Cato’s historiographical voice was a continuation of his censorial public persona (Pina Polo; Gotter), which Cato doubled by publishing his speeches within the Origines (Habinek; Sciarrino). In Galbam, aimed at a praetor who had massacred and enslaved surrendered Lusitanians, was both Cato’s last speech and the last episode of the Origines (Nep. Cato 3.4, Cic. Brut. 89). Galba escaped conviction, but Cato included his own speech in the Origines as a permanent denunciation (Austin 112-3).

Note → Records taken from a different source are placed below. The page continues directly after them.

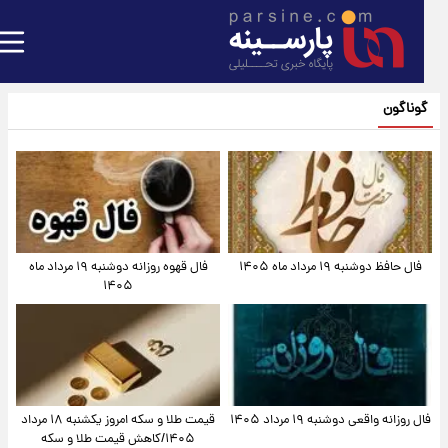
گوناگون
فال حافظ دوشنبه ۱۹ مرداد ماه ۱۴۰۵
فال قهوه روزانه دوشنبه ۱۹ مرداد ماه
۱۴۰۵
فال روزانه واقعی دوشنبه ۱۹ مرداد ۱۴۰۵
قیمت طلا و سکه امروز یکشنبه ۱۸ مرداد
۱۴۰۵/کاهش قیمت طلا و سکه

Although later readers such as Cicero and Fronto treat In Galbam as the 'real' speech given by Cato, however, the most memorable thing about the episode seems to have been Cato’s harsh criticism of Galba’s strategy of parading his young children before the people to win sympathy–something that must have belonged to the Origines’ narrative of the trial, but which our sources frequently attribute to the speech itself (Cic. Brut. 90, De Or. 1.228; Quint. Inst. 2.15.8; Val. Max. 8.1, 8.7; Fronto Ad M. Caes. 3.20.4 [vdH 1988]). Scholars have proposed various solutions to reconstruct the speech (Scivoletto; Cugusi: 340-2), but I take the confusion between Cato’s In Galbam and his account of Galba’s quasi-trial in the Origines to be productive evidence of the effect that the end of Cato’s Origines had on readers. Whether Cato extended his speech to include Galba’s evasion of justice when he included it in the Origines or denounced that evasion as the historiographical narrator, these two personae of orator and historian blurred. Comparing the impressions from Cicero and Fronto with passages attributed to In Galbam, I suggest that the embedded speech took on a meta-discursive function as the historian’s commentary on his history and its moral orientation, just as the historical narrative continued the goals of the speech. Moreover, the contrast between Cato's "own words" and Galba's theatrics may have conditioned the reception of Galba as a speaker whose oratorical virtues failed to carry over to the page (Cic. Brut. 86-90).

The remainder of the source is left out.